Önümüzdeki hafta Öğretmenler Günü olması nedeni ile bu söylediklerim şimdiden kamuoyunda gündeme gelmeye; yazılıp çizilmeye başladı bile. Bence tüm bunlar tali meselelerdir. Asıl önemli olan öğretmenlik mesleğinin erozyona uğramış itibarının gerektiği şekilde, gerektiği değere ulaştırılmasıdır.
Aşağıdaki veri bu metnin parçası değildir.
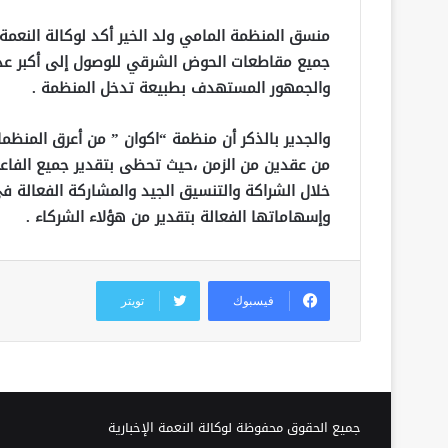
منسق المنظمة المامي ولد الخير أكد لوكالة النعم
جميع مقاطعات الحوض الشرقي للوصول إلى أكبر عدد
والجمهور المستهدف بطبيعة تدخل المنظمة .
والجدير بالذكر أن منظمة “اكوان ” من أعرق المنظم
من عقدين من الزمن ،حيث تحظى بتقدير جميع الفاعل
خلال الشراكة والتنسيق الجيد والمشاركة الفعالة 
وإسهاماتها الفعالة بتقدير من هؤلاء الشركاء .
فيسبوك
تويتر
جميع الحقوق محفوظة لوكالة النعمة الإخبارية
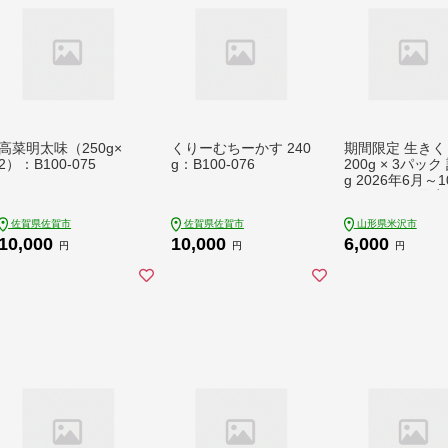
高菜明太味（250g×
くりーむちーかす 240
期間限定 生きく
2）：B100-075
g：B100-076
200g × 3パック
g 2026年6月～
旬頃 お届け予定
米沢産 生 きくら
佐賀県佐賀市
佐賀県佐賀市
山形県米沢市
のこ 冷蔵 木耳 
10,000
10,000
6,000
ゲ 山形県 米沢
円
円
円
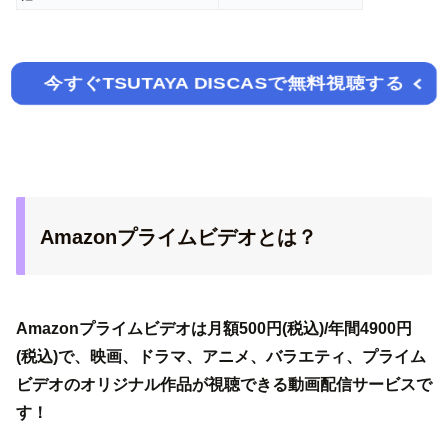
今すぐTSUTAYA DISCASで無料視聴する
Amazonプライムビデオとは？
Amazonプライムビデオは月額500円(税込)/年間4900円
(税込)で、映画、ドラマ、アニメ、バラエティ、プライム
ビデオのオリジナル作品が視聴できる動画配信サービスで
す！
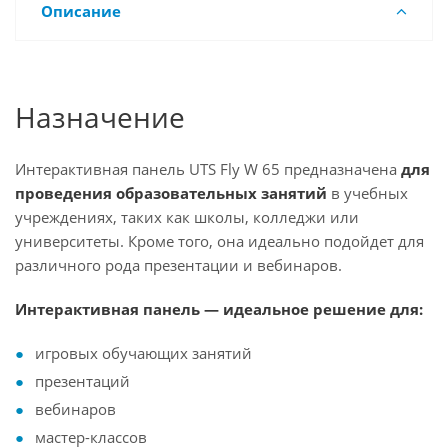
Описание
Назначение
Интерактивная панель UTS Fly W 65 предназначена
для
проведения образовательных занятий
в учебных
учреждениях, таких как школы, колледжи или
университеты. Кроме того, она идеально подойдет для
различного рода презентации и вебинаров.
Интерактивная панель — идеальное решение для:
игровых обучающих занятий
презентаций
вебинаров
мастер-классов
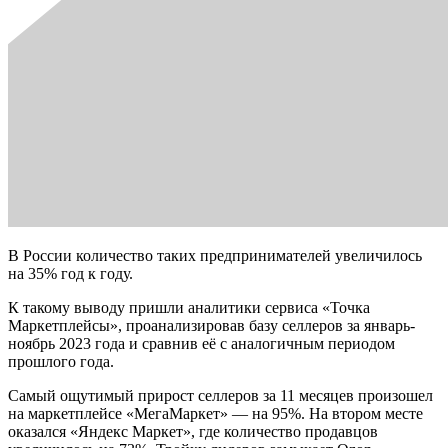
В России количество таких предпринимателей увеличилось
на 35% год к году.
К такому выводу пришли аналитики сервиса «Точка
Маркетплейсы», проанализировав базу селлеров за январь-
ноябрь 2023 года и сравнив её с аналогичным периодом
прошлого года.
Самый ощутимый прирост селлеров за 11 месяцев произошел
на маркетплейсе «МегаМаркет» — на 95%. На втором месте
оказался «Яндекс Маркет», где количество продавцов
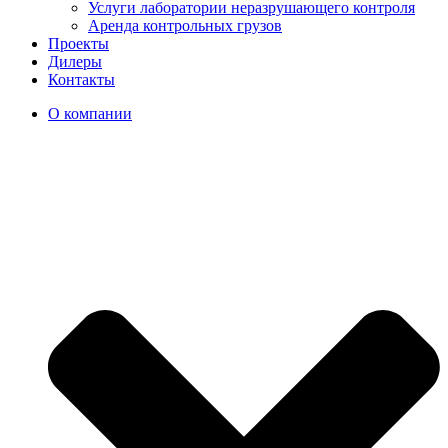
Услуги лаборатории неразрушающего контроля
Аренда контрольных грузов
Проекты
Дилеры
Контакты
О компании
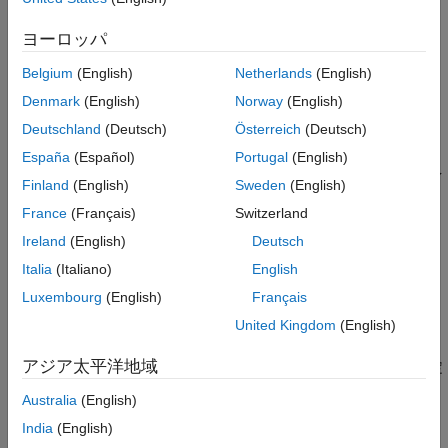
制御
cell 配列は生成されたコード内で配列として表されます。
レポート内の cell 配列
ヨーロッパ
すべての要素のプロパティは同じになります。cell 配列に関
参考
連付けられている型は、個別の要素のプロパティではなく、
Belgium
(English)
Netherlands
(English)
すべての要素のプロパティを指定します。
Denmark
(English)
Norway
(English)
Deutschland
(Deutsch)
Österreich
(Deutsch)
cell 配列は可変サイズにすることができます。
España
(Español)
Portugal
(English)
実行時に値が決定するインデックスを使用して cell 配列にイ
Finland
(English)
Sweden
(English)
ンデックスを付けることができます。
France
(Français)
Switzerland
異種混合 cell 配列には以下の特性があります。
Ireland
(English)
Deutsch
Italia
(Italiano)
English
cell 配列は生成されたコードで構造体として表されます。各
Luxembourg
(English)
Français
要素は構造体のフィールドとして表されます。
United Kingdom
(English)
要素は異なるプロパティをもつことができます。cell 配列に
アジア太平洋地域
関連付けられている型は、各要素のプロパティを個々に指定
します。
Australia
(English)
India
(English)
cell 配列を可変サイズにすることはできません。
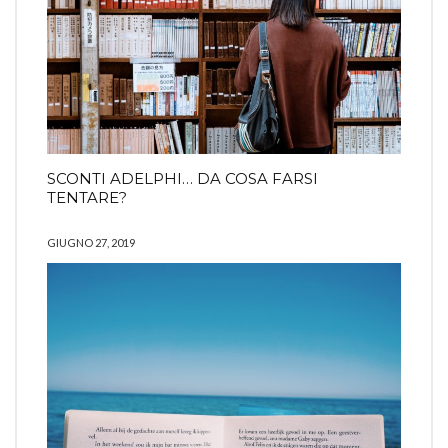
SCONTI ADELPHI… DA COSA FARSI
TENTARE?
GIUGNO 27, 2019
Öğretmenlere özel gün nedeni ile öğretmenlik mesleğinin kutsallığını, öğretmenlerimizi ne kadar sevdiğimizi, onlara çok değer verdiğimizi, el üstünde tuttuğumuzu… şiirlerler, törenlerle cümle âleme yüksek perdeden ilân ediyoruz. Fakat heyhaaat gel gör ki; gerçekler hiç de öyle değil maalesef. Belki tarihin hiçbir döneminde olmadığı kadar günümüzde meslekler kazançlarına göre değerlendirilmekte, bireylere kazançlarına göre muamele edilmektedir. Bu nedenle de öğretmenlik mesleği gerektiği gibi icra edilememektedir.
İnsanlık için her mesleğin büyük bir önemi vardır. Zaten önemi olmayan meslekler, zaman içerisinde insanoğlunun ihtiyacı kalmadığı için tarihin tozlu sayfalarındaki yerini almıştır. Bir dönem çok gözde olan meslekler bilimin, teknolojinin gelişmesi ile yerlerini yeni mesleklere bırakmışlardır. Bırakmaya devam da edeceklerdir. Fakat öğretmenlik mesleği tarihin her döneminde var olan ve var olmaya devam edecek olan mesleklerden biridir. Bu nedenle öğretmenlik mesleğine gereken değeri, gerektiği kadar vermek gerekmektedir.
Burada öğretmenlik mesleğinin ne kadar gerekli olduğunu ispatlamak gibi bir derdim yok. Fakat toplum olarak, eğitime yön verenler olarak öğretmenlik mesleğine gereken değeri vermediğimizde, zararlarını yetişen yeni nesille birlikte yine tüm toplumun çekeceğine dikkatinizi çekerek ilgiyi bu noktada toplamak istiyorum.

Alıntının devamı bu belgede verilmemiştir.